Rationale
Oxidative stress plays a critical role in gentamicin-induced hair cell death. Prior work has implicated the cytoplasmic transcription factor STAT1 as a potential mediator of drug-induced ototoxicity, but role in aminoglycosides is largely unknown. This study investigated aminoglycosides-induced cell death, exploring contributions of reactive oxygen species and STAT1 pathway in injury and protection.
Methods
Neonatal murine organ of Corti explants from 2-3 day postnatal pups (n=96) were treated with gentamicin at (4 μΜ, 50 μΜ) for 4-72 hours, with/without protectants. Effects on STAT1 pathway and gentamicin-induced hair cell death were measured with 50 μΜ Epigallocatechin Gallate (EGCG, a STAT1 inhibitor) and all-trans retinoic acid (atRA, a STAT1 activator). Hair cell morphology was evaluated and hair cell loss was quantified with cytocochleograms.
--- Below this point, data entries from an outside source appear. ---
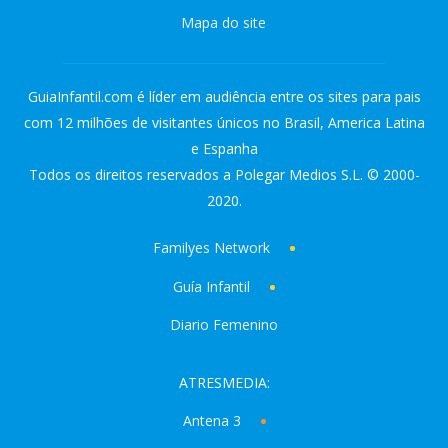
Mapa do site
GuiaInfantil.com é líder em audiência entre os sites para pais
com 12 milhões de visitantes únicos no Brasil, America Latina
e Espanha
Todos os direitos reservados a Polegar Medios S.L. © 2000-
2020.
Familyes Network
Guía Infantil
Diario Femenino
ATRESMEDIA:
Antena 3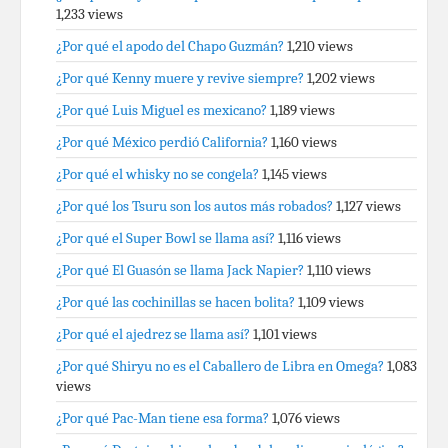
1,233 views
¿Por qué el apodo del Chapo Guzmán?
1,210 views
¿Por qué Kenny muere y revive siempre?
1,202 views
¿Por qué Luis Miguel es mexicano?
1,189 views
¿Por qué México perdió California?
1,160 views
¿Por qué el whisky no se congela?
1,145 views
¿Por qué los Tsuru son los autos más robados?
1,127 views
¿Por qué el Super Bowl se llama así?
1,116 views
¿Por qué El Guasón se llama Jack Napier?
1,110 views
¿Por qué las cochinillas se hacen bolita?
1,109 views
¿Por qué el ajedrez se llama así?
1,101 views
¿Por qué Shiryu no es el Caballero de Libra en Omega?
1,083
views
¿Por qué Pac-Man tiene esa forma?
1,076 views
Mitochondrial membrane potential was assayed and superoxide generation and suppression was measured with dihydroethidium (DHE) staining.
Results
Co-administration of 50 μΜ EGCG conferred protection from 4 μΜ gentamicin toxicity (p < 0.001), whereas atRA potentiated gentamicin-induced hair cell death (p<.001). On immunohistochemistry, STAT1 phosphorylation at theserine 727 (Ser727) residues was increased at 72 hours with 4 μΜ gentamicin. With administration of 50 μΜ gentamicin, there was activation of STAT1 Tyr701 at 4 hours and STAT1 Ser727 at 16 hours. Gentamicin dissipated mitochondrial membrane potentials, and EGCG attenuated gentamicin-induced oxidative stress at 72 hours.
Conclusion
EGCG protected outer hair cells from gentamicin toxicity in a cochlear explant model, with the underlying mechanism involving both reactive oxygen species (ROS) suppression and STAT1 inhibition.